婚約解消するはずが、宿敵御曹司はウブな許嫁を愛で尽くす~甘くほどける政略結婚~
「そっちの奥の扉が俺の部屋。とりあえず、陽菜の部屋に案内する」
玄関を入り、右の廊下を進んだ先に怜士の部屋があるらしく、正面左のドアを開けると、とんでもなく広いリビングダイニングが縦長に広がっている。
三十畳以上はありそうなその空間は、ダイニングテーブルこそ黒い木目調のものが置かれているが、それ以外はベージュや淡いグレーを基調とした優しく温かみのある雰囲気のインテリアで統一されていた。

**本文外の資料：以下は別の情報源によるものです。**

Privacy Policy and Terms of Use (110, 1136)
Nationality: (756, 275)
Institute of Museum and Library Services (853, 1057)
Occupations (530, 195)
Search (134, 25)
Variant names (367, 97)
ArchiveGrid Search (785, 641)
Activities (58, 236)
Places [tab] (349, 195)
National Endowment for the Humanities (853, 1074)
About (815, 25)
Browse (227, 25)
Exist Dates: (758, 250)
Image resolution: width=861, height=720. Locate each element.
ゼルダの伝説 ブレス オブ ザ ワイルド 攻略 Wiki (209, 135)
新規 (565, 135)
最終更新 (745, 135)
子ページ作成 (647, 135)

コの字型に配置されたソファは、革張りではなくベージュの布張りで、背もたれのないソファモジュールやシェルフを挟み、置いてある淡黄のクッションが差し色になっていてとてもオシャレ。
怜士の実家のシンプルでクールな印象の部屋を知っているだけに、私は意外に思った。
もっと黒やグレーなどモノトーンカラーで纏めたスタイリッシュな部屋に住んでいるイメージなのに。
もしかしたら、週刊誌に載っていた彼女の趣味だろうか。そう考えると、胸が軋むような音を立てた気がした。
「ここが陽菜の部屋」
ソファの背中側にあるドアを開けると十二畳ほどの洋室で、壁紙やカーテンの色を含めてオフホワイトとベージュで統一され、床のラグだけ淡いピンク色で差し色になっている。